Although the very idea of Bitcoin is just a few years old and most of the world still struggles to grasp what exactly cryptocurrencies are, a community of developers is already launching the next generation of this technology.
These new platforms, projects and protocols draw upon Bitcoin’s innovation of a blockchain and blow that out to applications on an even bigger scale. Or, if a video game analogy helps: Bitcoin is to Pong as the technologies below are to Galaga and Centipede.
Let’s take a look at three of these technologies to get an idea of the direction cryptoplatforms may be headed in the coming years.
Ethereum even has its own tokens, or currency, called Ether. Its blockchain functions much like Bitcoin’s, albeit with one key difference: Ethereum blocks contain a copy of both the transaction list and the most recent state. Potentially, developers say, saving the most recent state means there would be no need to store the entire blockchain’s history for reference, saving significant storage space.
Ripple, started as early as 2004 and redesigned in 2011-2013, is a protocol for sending money, just as SMTP is a protocol for sending messages online; Ripple is also a currency (XRP) and a decentralized exchange. With all three parts combined, anyone would be able to send money anywhere, a la Bitcoin, but the protocol is currency agnostic. Thus, you could swap among BTC, DOGE, EUR, XRP and any other currency fluidly.
Ripple’s website often compares the technology to email (i.e. Ripple makes sending money as easy as sending email). Currency agnosticism might prove to be one of the big innovations with Ripple: Following the email analogy, this is kind of like being able to send a message to someone’s Facebook inbox from Gmail, or perhaps being able to send an SMS via Skype.

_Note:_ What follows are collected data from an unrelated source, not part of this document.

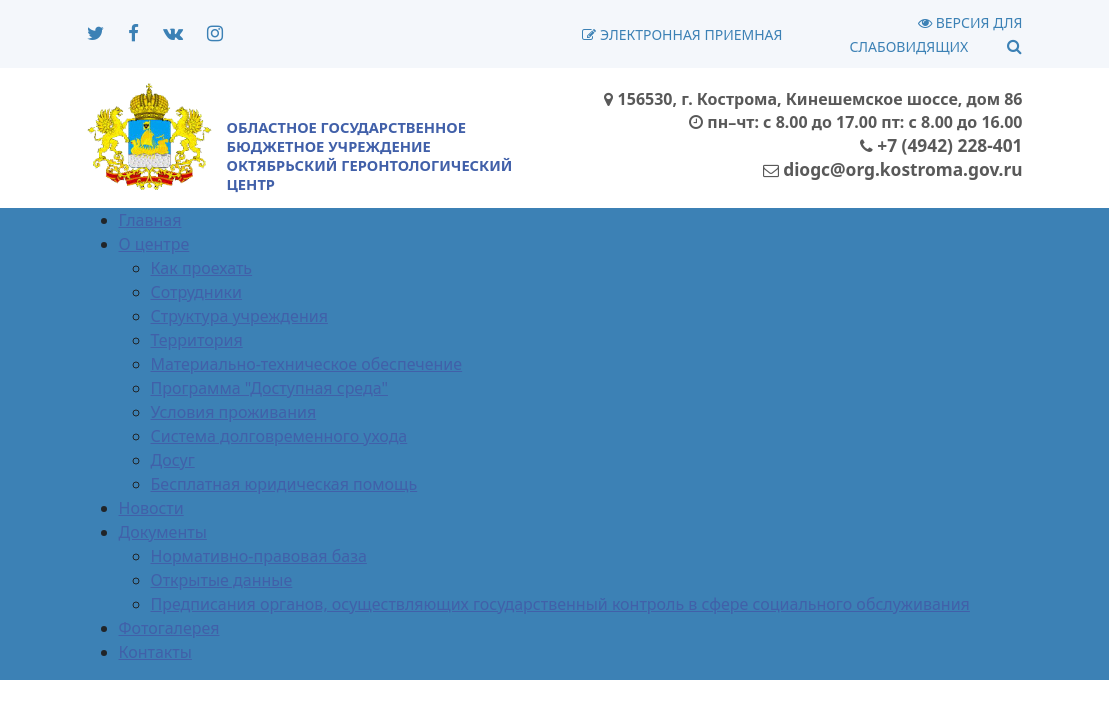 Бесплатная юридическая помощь (284, 484)
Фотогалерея (169, 628)
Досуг (173, 460)
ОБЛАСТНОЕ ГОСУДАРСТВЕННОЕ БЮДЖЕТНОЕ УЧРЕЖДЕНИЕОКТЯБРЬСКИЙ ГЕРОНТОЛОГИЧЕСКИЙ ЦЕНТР (370, 155)
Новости (151, 508)
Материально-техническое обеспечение (307, 364)
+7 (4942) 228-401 (941, 145)
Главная (150, 220)
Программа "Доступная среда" (270, 388)
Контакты (155, 652)
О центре (154, 244)
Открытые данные (222, 580)
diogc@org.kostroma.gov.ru (893, 169)
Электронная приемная (682, 34)
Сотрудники (197, 292)
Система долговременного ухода (279, 436)
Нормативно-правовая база (259, 556)
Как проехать (202, 268)
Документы (163, 532)
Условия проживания (234, 412)
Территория (197, 340)
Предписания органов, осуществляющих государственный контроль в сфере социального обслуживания (560, 604)
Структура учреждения (239, 316) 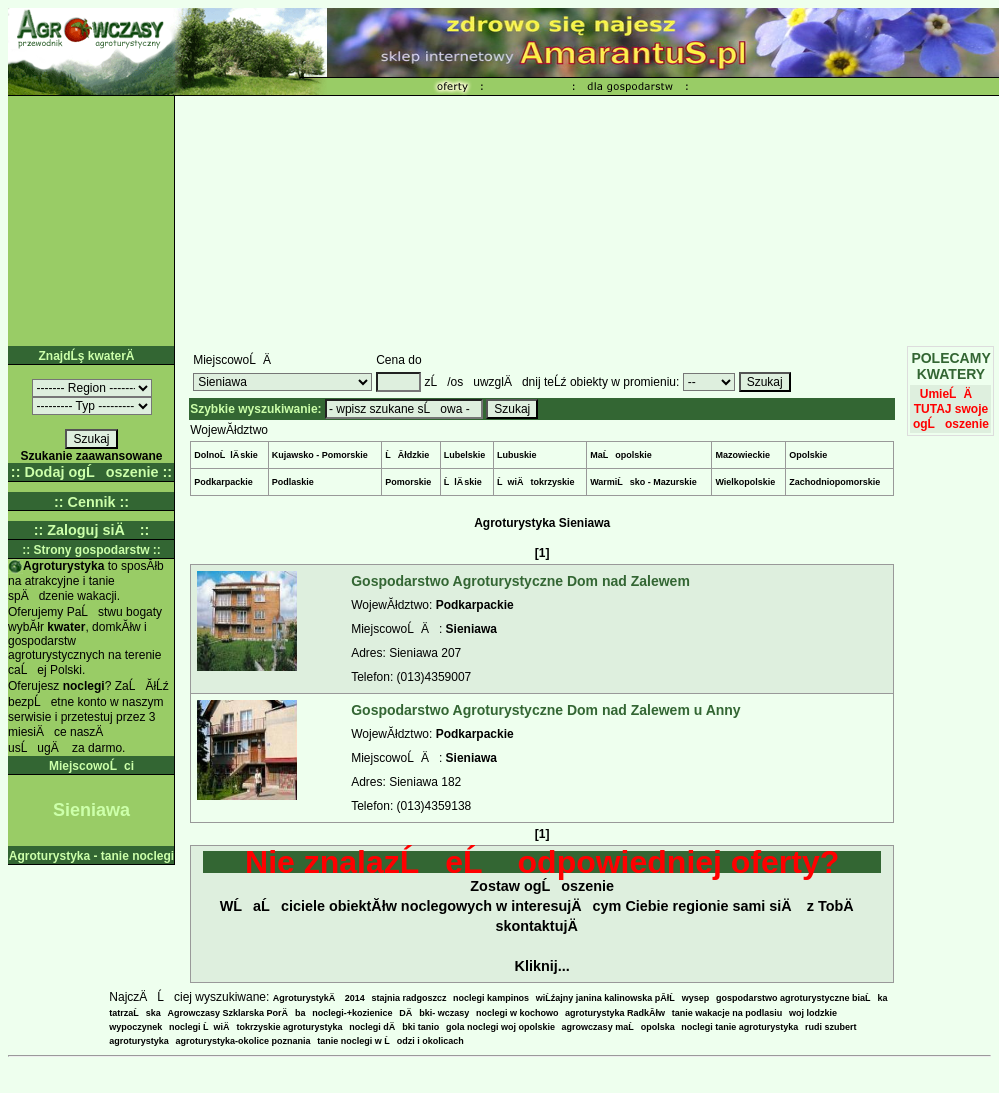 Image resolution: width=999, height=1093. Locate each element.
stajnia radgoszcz (408, 998)
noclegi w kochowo (517, 1013)
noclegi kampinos (491, 998)
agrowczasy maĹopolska (618, 1027)
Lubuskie (517, 455)
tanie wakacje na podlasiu (727, 1013)
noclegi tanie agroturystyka (739, 1027)
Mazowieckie (742, 455)
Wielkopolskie (745, 482)
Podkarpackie (223, 482)
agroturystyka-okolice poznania (243, 1041)
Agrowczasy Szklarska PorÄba (237, 1013)
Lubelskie (465, 455)
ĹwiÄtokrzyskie (536, 482)
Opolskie (808, 455)
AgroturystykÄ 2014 (319, 998)
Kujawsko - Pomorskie (320, 455)
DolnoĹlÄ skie (226, 455)
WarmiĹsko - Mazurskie (643, 482)
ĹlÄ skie (463, 482)
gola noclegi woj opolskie (500, 1027)
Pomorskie (408, 482)
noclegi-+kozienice (352, 1013)
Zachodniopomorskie (834, 482)
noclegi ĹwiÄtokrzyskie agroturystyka (256, 1027)
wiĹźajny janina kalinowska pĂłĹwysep (623, 998)
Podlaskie (293, 482)
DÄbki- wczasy (434, 1013)
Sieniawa (471, 629)
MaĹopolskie (621, 455)
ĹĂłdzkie (407, 455)
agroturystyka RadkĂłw (615, 1013)
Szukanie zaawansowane (91, 456)
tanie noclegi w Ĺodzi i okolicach (390, 1041)
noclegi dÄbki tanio (394, 1027) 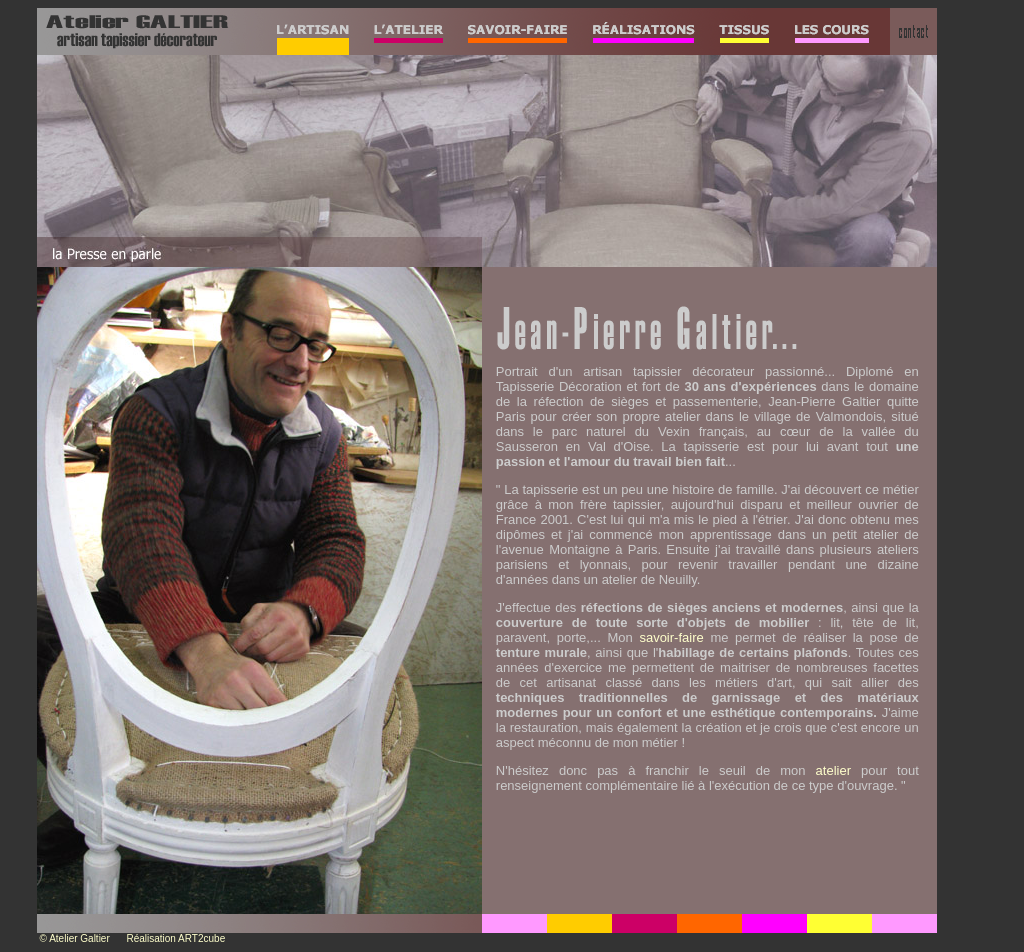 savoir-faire (671, 637)
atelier (833, 770)
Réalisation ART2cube (175, 938)
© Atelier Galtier (75, 938) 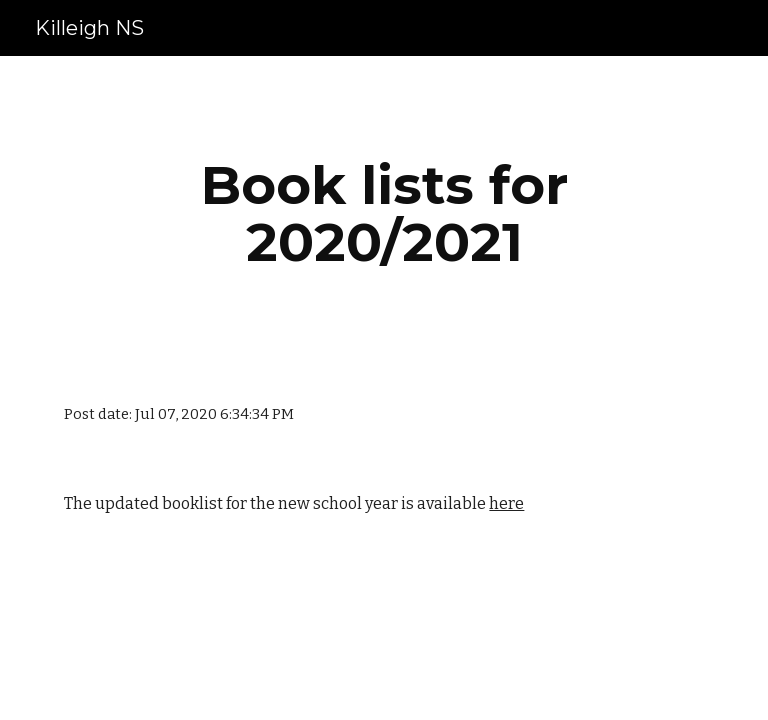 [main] (383, 213)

CryptoNote is a technology that was defined in December 2012 whitepaper (TOR access) and updated in October 2013 (although Bytecoin, the first coin to use the technology, can be traced back to Independence day, 2012) to be an improvement over all that Bitcoin’s philosophy stands for. Its key features include transaction obfuscation (by which transactions can be rendered both untraceable and unlinkable), an egalitarian proof-of-work model by which miners are made equal through CPU-mining only, and a blockchain that becomes harder to analyze with each transaction.
NXT is an altogether new currency coded from scratch in late 2013 in an attempt to fix some of the issues found in Bitcoin. NXT doesn’t rely on proof-of-work but, rather, proof-of-stake; this means that users are rewarded for actually owning the currency (and getting kickbacks in the form of transaction fees), that there is no need to mine (there were 1 billion NXT created in the genesis block), and the currency is not susceptible to 51% attacks.
As with Ripple, a decentralized P2P exchange is built into the currency, so users also avoid having to put trust in a centralized exchange (see: Mt. Gox) when trading NXT. NXT has a few other features currently available or pending such as colored coins, P2P messaging and aliases.
Counterparty is a protocol that builds on top of Bitcoin to allow for the P2P trading of financial instruments. It was launched in January, 2014. The intention is to allow users to trade assets, secure funding and do business with whomever they choose directly, with no one in the middle, exactly as Bitcoin does with currency itself.
The platform also allows for betting, too, which could be interesting for some users. To place a bet, a user has to create a broadcast, which contains the terms of the bet, and if another user takes up the bet, the protocol itself serves as the escrow, not a third party.